Data extracts:
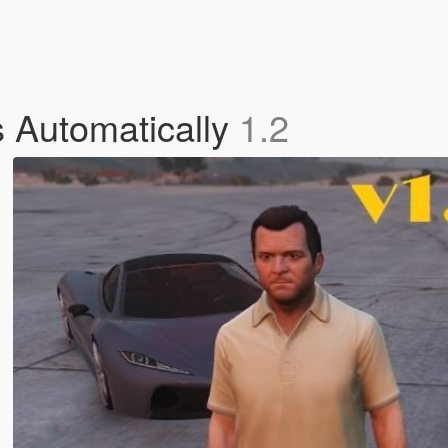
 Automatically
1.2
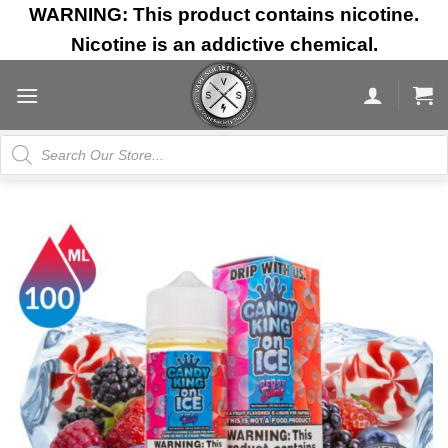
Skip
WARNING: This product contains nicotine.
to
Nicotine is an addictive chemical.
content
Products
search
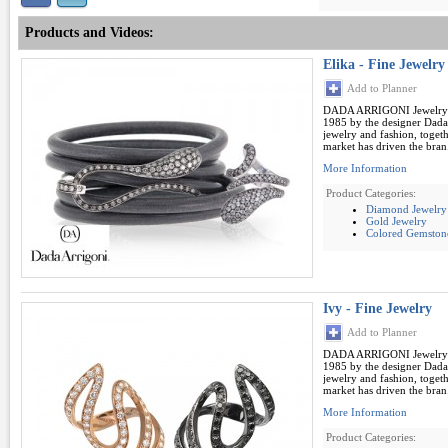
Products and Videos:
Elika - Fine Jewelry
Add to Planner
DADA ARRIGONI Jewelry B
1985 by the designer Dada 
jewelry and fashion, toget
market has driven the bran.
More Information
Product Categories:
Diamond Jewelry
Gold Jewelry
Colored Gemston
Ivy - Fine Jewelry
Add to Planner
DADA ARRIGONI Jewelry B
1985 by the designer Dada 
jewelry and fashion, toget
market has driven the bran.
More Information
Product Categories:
* * *
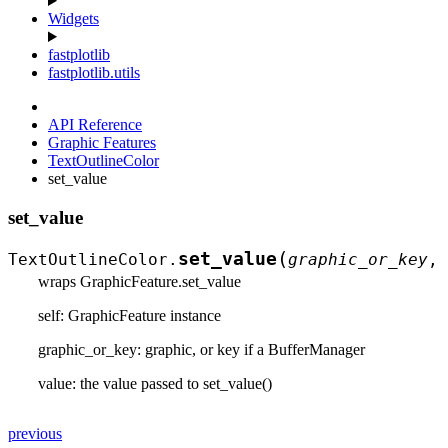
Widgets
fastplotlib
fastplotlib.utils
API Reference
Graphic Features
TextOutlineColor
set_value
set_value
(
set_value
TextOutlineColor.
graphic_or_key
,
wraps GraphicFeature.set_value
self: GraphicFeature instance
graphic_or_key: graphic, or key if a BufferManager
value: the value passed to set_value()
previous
* * *
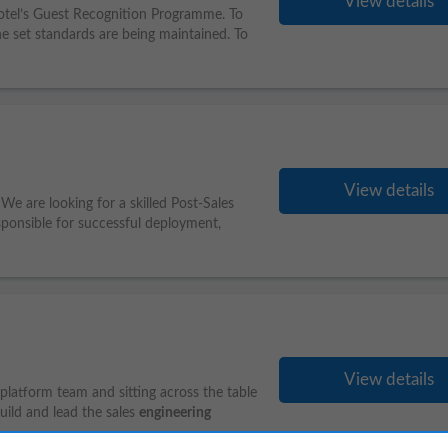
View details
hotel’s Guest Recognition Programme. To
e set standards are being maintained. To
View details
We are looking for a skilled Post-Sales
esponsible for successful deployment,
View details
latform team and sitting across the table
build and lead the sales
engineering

Work task: Filter the entries down to the lines containing "TextOutlineColor". Copy each of those lines.

Answer to this problem:
TextOutlineColor
TextOutlineColor.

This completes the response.